In the simplest mode of operation the output sine wave can be built up by turning each cell on in sequence with Cell E first, then D through to A with each step increasing the output voltage by ≈1000VDC. PWM switching is used at each level to shape the waveform into a sine wave. This level shift modulation has a drawback in that the power semiconductors in each cell do not see equal losses and the transformer windings do not draw equal current, thereby increasing the input harmonic currents.

Alternatively, angle or phase shift modulation does create equal losses across the cells. The pattern (shown in Figure 5) uses a standard common sine wave reference for all cells, but phase shifts the PWM reference by a factor of 180° divided by the number of cells, in this case, 36°. This staggers the PWM patterns and prevents two cells switching at the same time, it also shares the zero voltage states equally between the two possible choices. Figure 5 shows the phase shift between cells A and D at 3 x 36 = 108°. There are numerous nuances for PWM pattern generation, such as space vector modulation, all with targeted technical advantages—as with regular drives.

20170724_EDNA_Infineon-cascade-motor-drive_05 (cr) Figure 5: Angle or phase shift cell switching pattern for a half positive sine wave.

Estimation of power losses

The losses are dependent on the type of switching pattern used. However, a simple approximation for the losses can be made using an online tool such as the Infineon’s Iposim (sign-in is required); estimating the losses assuming single phase operation. A rough “rule of thumb” is that at a 60Hz fundamental output frequency, with a 1kHz switching frequency on an air cooled heat sink the IGBT modules should be capable of an RMS output of 0.6-0.7x the DC current rating of the module. So, for a 300A module the RMS current can be ≈ 180-210 ARMS.

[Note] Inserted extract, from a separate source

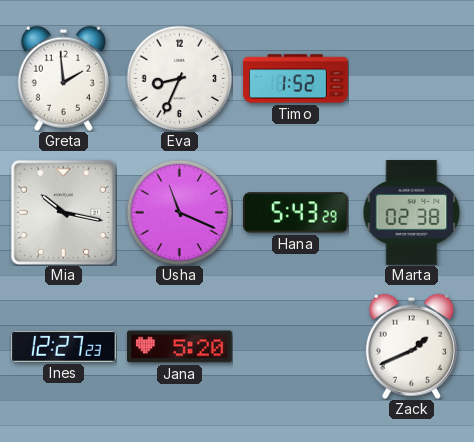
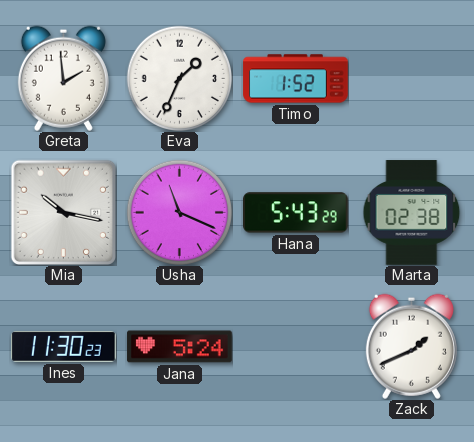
Eva: 8:34 -> 1:34
Ines: 12:27 -> 11:30
Jana: 5:20 -> 5:24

Available Power Silicon modules

For the three phase rectifier standard 20mm, 34mm and 50mm dual diode modules are available in both solder bond and pressure contact technology as shown in Figure 6.

20170724_EDNA_Infineon-cascade-motor-drive_06 (cr) Figure 6: Infineon 20mm, 34mm and 50mm rectifier modules.

For the H bridge, 1700V IGBT devices are often selected as this allows for a higher cell voltage, up to a maximum of ≈1200VDC enabling fewer cells in series. At the same time, 1700V silicon and peripheral components such as rectifiers and bus capacitors are readily available due to their use in 690VAC rated drives. Infineon has increased its portfolio of IGBT modules in industry standard packages to match the requirements of CHB drives as shown in Figure 7. Dual modules in the 62mm or EconoDUAL 3 packages are available up to 600 A and complete H bridges, for a more compact design, are available in the EconoDUAL 3 and Econo 3 packages. The latter is suitable for PCB based designs using press fit technology.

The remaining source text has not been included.